EX-10.3 3 dex103.htm FORM OF EXECUTIVE OFFICERS STOCK OPTION AGREEMENT Form of Executive Officers Stock Option Agreement

Exhibit 10.3



THIS STOCK OPTION AGREEMENT (this “Agreement”) is entered into by and between Novatel Wireless, Inc., a Delaware corporation (the “Company”), and                      (“Optionee”), effective as of                     . Capitalized terms used but not otherwise defined herein shall have the meaning assigned to these terms in the Plan (defined below).

WHEREAS, pursuant to the Company’s Amended and Restated 2000 Stock Incentive Plan (the “Plan”), the Committee of the Board of Directors of the Company administering the Plan (the “Committee”) has approved the grant to Optionee of options to purchase shares of the Company’s common stock, (the “Common Stock”), on the terms and conditions set forth herein.

NOW, THEREFORE, in consideration of the foregoing recital, the mutual covenants contained herein, and for other good and valuable consideration, the receipt and sufficiency of which are hereby acknowledged, the parties hereby agree as follows:

1. Grant of Options.
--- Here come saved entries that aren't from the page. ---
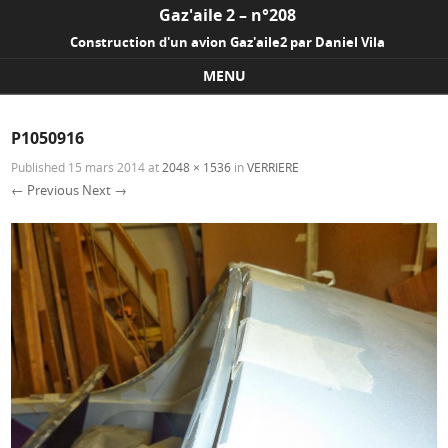
Gaz'aile 2 – n°208
Construction d'un avion Gaz'aile2 par Daniel Vila
MENU
Skip to content
P1050916
Published
15 mars 2014
at
2048 × 1536
in
VERRIERE
← Previous
Next →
The Company hereby grants to Optionee, and Optionee hereby accepts, as of the Date of Grant (defined below), options to purchase the number of shares of Common Stock indicated below (the “Option Shares”) at the exercise price per share indicated below, which options shall expire at 5:00 p.m. (California time) on the expiration date indicated below and shall be subject to all of the terms and conditions set forth in this Agreement (the “Options”) and otherwise subject to the Plan.


Date of Grant:

  Month X, XXXX

Number of Shares Purchasable:


Exercise Price per Share:


Vesting Commencement Date:

  Month X, XXXX

Expiration Date:

  Month X, XXXX

The Options granted hereunder are Incentive Stock Options within the meaning of, and to the extent permitted by, the Internal Revenue Code of 1986, as amended to date. The Options shall vest and become exercisable pursuant to the terms and conditions set forth in paragraph 2 of this Agreement; however, to the extent that, at any time, certain of the Options are not permitted to be Incentive Stock Options, the Options permitted to be Incentive Stock Options shall always vest before the Options deemed to be Nonstatutory Stock Options shall vest.

2. Vesting Schedule. Subject to the terms and conditions of the Plan, the Options shall vest and become exercisable on the dates and in the amounts set forth on “Schedule A

attached hereto (the “Vesting Schedule”). The resulting aggregate number of vested Options shall be rounded to the nearest whole number. If Optionee’s service with or for the Company terminates for any reason other than death, disability or cause (as determined by the Committee in its reasonable, good faith discretion), the Options shall expire at 5:00 p.m. (California time) on the 90th calendar day following the date of such termination. If Optionee’s service with or for the Company terminates for cause (as determined by the Committee in its reasonable, good faith discretion), then all the Options are automatically terminated and immediately canceled upon Optionee’s last day of service and Optionee shall forfeit all rights with respect thereto. No additional Options shall vest after the Optionee’s service with or for the Company has terminated for any reason. Payment for the Option Shares shall be made in any form permitted in the Plan.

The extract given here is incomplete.